Auf diese Weise – so sehen es Menschenrechtsorganisationen – wurden dort Grundfreiheiten quasi abgeschafft. Der Hilfsfonds verhalf daher Pro-Demokratie-Aktivisten zum Anspruch auf Rechtsschutz, wie ihn die Allgemeine Erklärung der Menschenrechte vorsieht. Die 2019 gegründete Organisation ermöglichte den Verfolgten mit Spenden, sich anwaltlichen Beistand zu nehmen und wurde im vorigen Jahr nach Ermittlungen aufgelöst. Die weiteren Inhaftierten sind der Kulturwissenschaftler Hui Po-keung, die Rechtsanwältin und Journalistin sowie vormaliges Mitglied des Legislativrats Margaret Ng Ngoi-yee, die Sängerin und LGBT-Aktivistin Denise Ho Wan-see. Allen vier Menschenrechtsverteidigern droht nun, nach Festlandchina überstellt zu werden sich dort vor Gericht verantworten zu müssen. Das Strafmaß im Falle einer Verurteilung reicht von drei Jahren bis zu lebenslanger Haft.
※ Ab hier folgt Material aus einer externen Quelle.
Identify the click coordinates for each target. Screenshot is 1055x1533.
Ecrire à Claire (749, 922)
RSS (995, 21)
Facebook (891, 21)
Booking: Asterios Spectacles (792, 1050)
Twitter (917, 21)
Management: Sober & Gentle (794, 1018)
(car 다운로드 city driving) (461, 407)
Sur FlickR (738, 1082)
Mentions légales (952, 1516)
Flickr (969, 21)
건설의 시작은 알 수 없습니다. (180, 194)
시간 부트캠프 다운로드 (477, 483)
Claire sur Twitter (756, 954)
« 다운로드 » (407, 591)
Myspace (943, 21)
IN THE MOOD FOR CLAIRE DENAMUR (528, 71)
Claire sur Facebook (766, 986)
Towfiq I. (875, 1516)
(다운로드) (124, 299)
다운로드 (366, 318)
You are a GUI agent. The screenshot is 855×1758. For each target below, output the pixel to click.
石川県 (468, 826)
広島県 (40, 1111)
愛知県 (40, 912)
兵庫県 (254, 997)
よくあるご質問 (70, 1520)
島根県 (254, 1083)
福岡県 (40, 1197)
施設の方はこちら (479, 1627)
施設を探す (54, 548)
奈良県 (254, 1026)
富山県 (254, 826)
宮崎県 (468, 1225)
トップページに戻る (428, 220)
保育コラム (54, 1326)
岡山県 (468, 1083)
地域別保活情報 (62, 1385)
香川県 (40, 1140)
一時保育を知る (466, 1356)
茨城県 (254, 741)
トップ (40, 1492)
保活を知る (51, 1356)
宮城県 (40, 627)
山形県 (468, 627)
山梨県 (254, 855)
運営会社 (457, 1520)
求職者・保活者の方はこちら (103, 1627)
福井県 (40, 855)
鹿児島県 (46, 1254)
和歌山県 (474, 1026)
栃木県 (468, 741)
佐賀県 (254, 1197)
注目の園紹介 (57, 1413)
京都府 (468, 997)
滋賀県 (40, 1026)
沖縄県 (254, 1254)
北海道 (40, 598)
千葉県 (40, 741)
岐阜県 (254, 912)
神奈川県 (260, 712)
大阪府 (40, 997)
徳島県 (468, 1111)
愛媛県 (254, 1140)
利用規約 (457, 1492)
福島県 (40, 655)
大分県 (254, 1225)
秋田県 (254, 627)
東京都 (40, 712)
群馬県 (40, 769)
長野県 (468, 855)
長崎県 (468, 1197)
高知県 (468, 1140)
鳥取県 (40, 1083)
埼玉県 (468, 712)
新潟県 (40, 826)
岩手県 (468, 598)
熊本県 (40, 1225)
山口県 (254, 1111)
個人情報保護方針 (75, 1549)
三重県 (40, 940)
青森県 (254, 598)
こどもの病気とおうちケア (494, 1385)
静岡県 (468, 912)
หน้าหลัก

Zen nannte des Gesetz "beängstigend"

Kardinal Zen befürchtete schon vor zwei Jahren Unheil durch die Einführung des Nationalen Sicherheitsgesetzes in Hongkong. Das Gesetz sei beängstigend. „Auf dieser Grundlage können sie alles mit Ihnen machen“, sagte er damals im Interview. Auf die Frage, ob er selbst Konsequenzen fürchte, antwortete Zen 2020: „Furcht ist jedoch kein guter Ratgeber. Wir müssen nach unserem Gewissen reden und handeln.“
Der frühere Oberhirte Hongkongs kritisierte vor seiner Festnahme zudem die Menschenrechtslage und Religionspolitik Rot-Chinas, das Abkommen zwischen Rom und Peking und die treibende Kraft dahinter, Kardinal Parolin. Inzwischen wurde er als ein „spiritueller Anführer der Pro-Demokratiebewegung Hongkongs“ bezeichnet.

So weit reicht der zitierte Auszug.